Boston Celtics, San Antonio Spurs Gear Up for One Last Title Run

Cyril QuinnContributor IJuly 8, 2009

BOSTON - MAY 28:  Rasheed Wallace #36 and Richard Hamilton #32 of the Detroit Pistons box out against Kevin Garnett #5 of the Boston Celtics during Game Five of the Eastern Conference finals during the 2008 NBA Playoffs at TD Banknorth Garden on May 28, 2008 in Boston, Massachusetts. NOTE TO USER: User expressly acknowledges and agrees that, by downloading and/or using this photograph, user is consenting to the terms and conditions of the Getty Images License Agreement.  (Photo by Jim Rogash/Getty Images)

The San Antonio Spurs and the Boston Celtics are gearing up for what could be their last shot at another championship. With their recent trades and signings, both teams give you the sense that it is championship or bust.

With the signing of the mercurial Rasheed Wallace, Boston adds a 6'11" power forward with three-point range and not a selfish bone in him, but he is also the same guy who will be 35 by the start of the season, and if you haven't heard, he has a bit of an attitude.

In its current predicament, Boston had to make this move. Assuming the Lakers re-sign Lamar Odom, a front court of Kevin Garnett, Kendrick Perkins, and Wallace can match-up with the world champs.

Wallace will join Boston's 30-and-over club that features Ray Allen, Paul Pierce, Garnett, and Eddie House just to name a few; so the Celtic window is closing fast and they will get even older if Grant Hill joins them.

I believe Wallace was also brought in for insurance in case Garnett goes down to injury again, after being one of the league's most durable players in his first 12 seasons, Garnett has missed parts of the last two seasons, including this entire postseason.

Garnett has also surpassed the 1,000-game plateau, which is the time players start breaking down physically.

The Celtics are still in need of a back-up point guard considering Stephon Marbury moronically turned down an opportunity to re-sign with them; they also need to do some fence mending with Rajon Rondo.

The Celtics tried to move Rondo to the Detroit Pistons for Richard Hamilton, Tayshaun Prince, and Rodney Stuckey but the deal fell through.
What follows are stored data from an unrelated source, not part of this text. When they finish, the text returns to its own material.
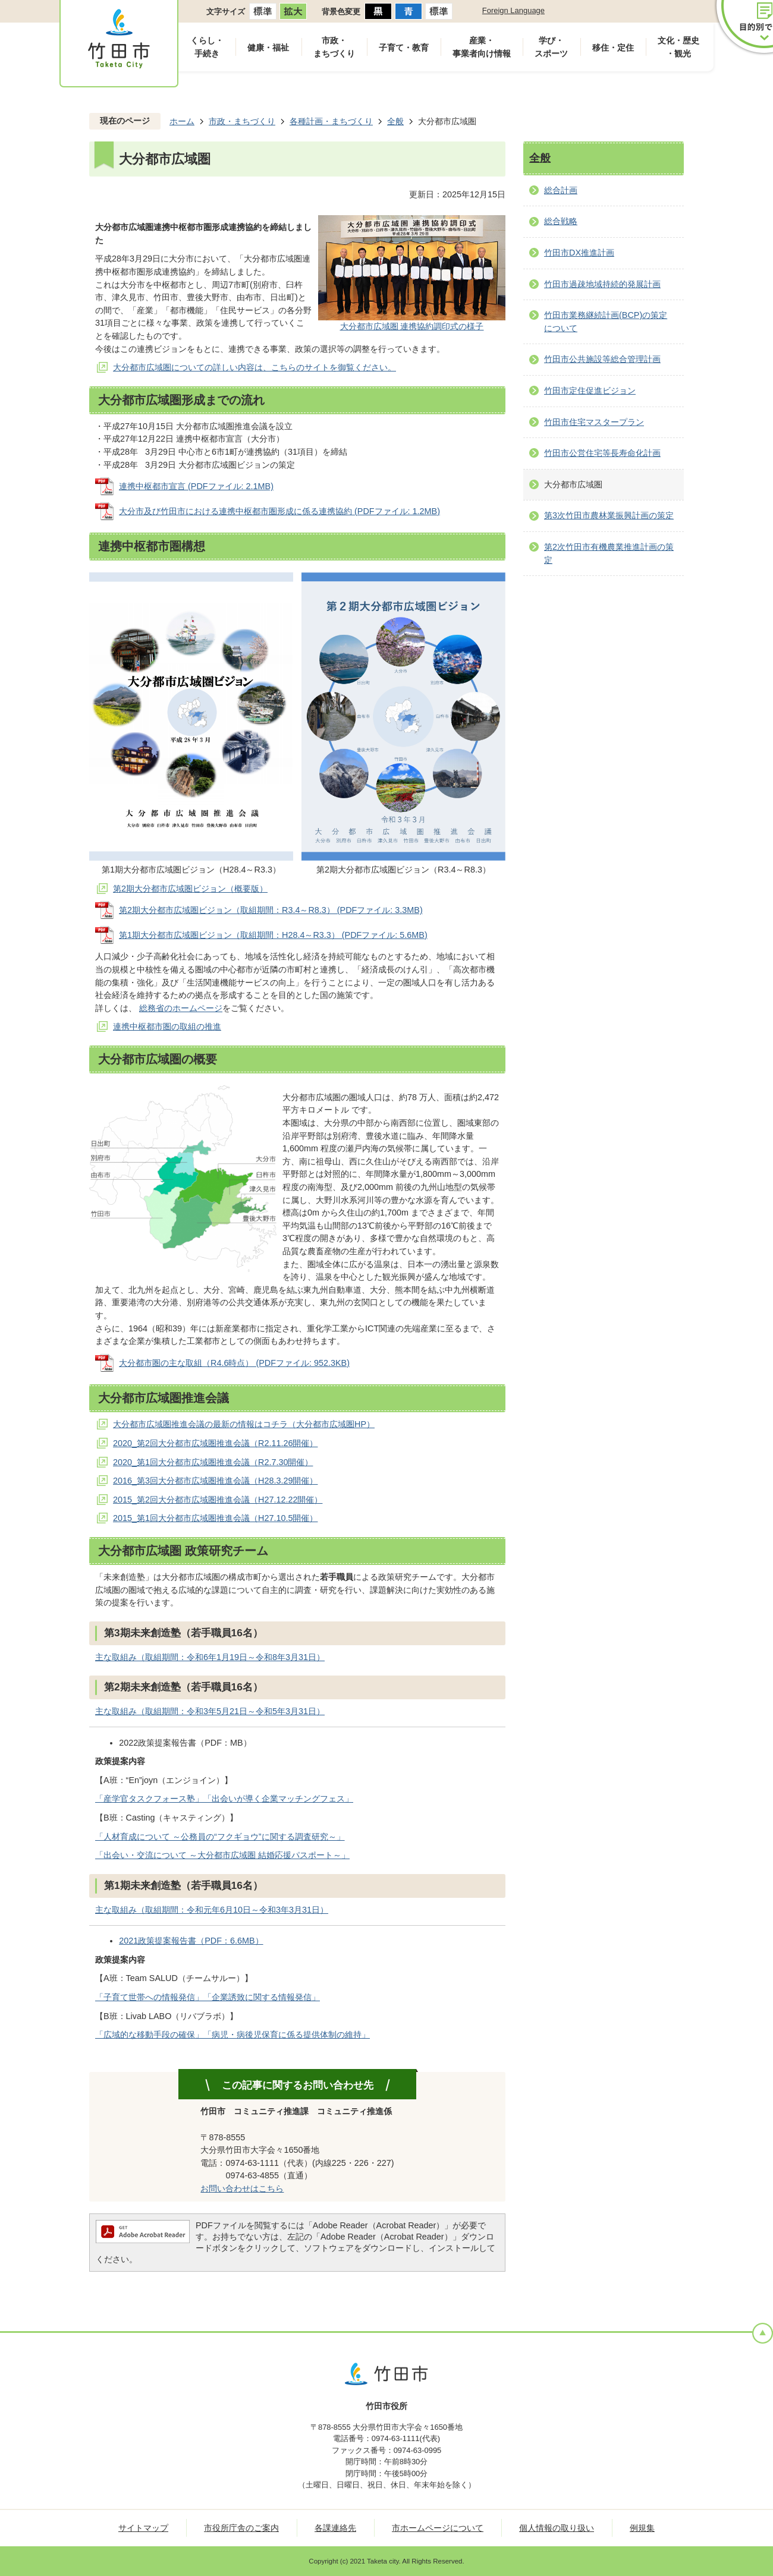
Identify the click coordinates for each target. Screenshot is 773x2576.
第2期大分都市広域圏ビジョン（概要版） (190, 888)
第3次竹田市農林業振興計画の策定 (609, 515)
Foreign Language (513, 10)
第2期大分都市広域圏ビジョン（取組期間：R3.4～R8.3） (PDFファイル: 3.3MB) (271, 910)
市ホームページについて (437, 2528)
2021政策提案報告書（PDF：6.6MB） (191, 1940)
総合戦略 (560, 221)
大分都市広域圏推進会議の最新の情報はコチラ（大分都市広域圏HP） (244, 1424)
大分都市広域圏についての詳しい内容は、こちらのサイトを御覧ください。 (254, 367)
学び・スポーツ (551, 47)
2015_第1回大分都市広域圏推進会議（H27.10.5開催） (215, 1518)
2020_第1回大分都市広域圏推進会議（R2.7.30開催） (213, 1462)
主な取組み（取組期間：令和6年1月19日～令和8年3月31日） (210, 1657)
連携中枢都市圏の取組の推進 (167, 1026)
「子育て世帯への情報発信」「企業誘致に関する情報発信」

I do not know why the Celtics would do this based on how Rondo played in the postseason; I do know an unhappy Rondo does not equal a championship come next June.

I was a little surprised when the Spurs picked up Richard Jefferson, considering he has two years left on his contract. It told me Tim Duncan is that much closer to the end of his career, and the Spurs know this. San Antonio has been one of the most financially responsible teams in the league; this was a solid but desperate move.

Despite the offensive boost that Jefferson will give them, the Spurs need help in the front court; they could use a center for rebounding and defensive purposes and to also take the pressure off Duncan.

For these two proud franchises, time is certainly not on their side.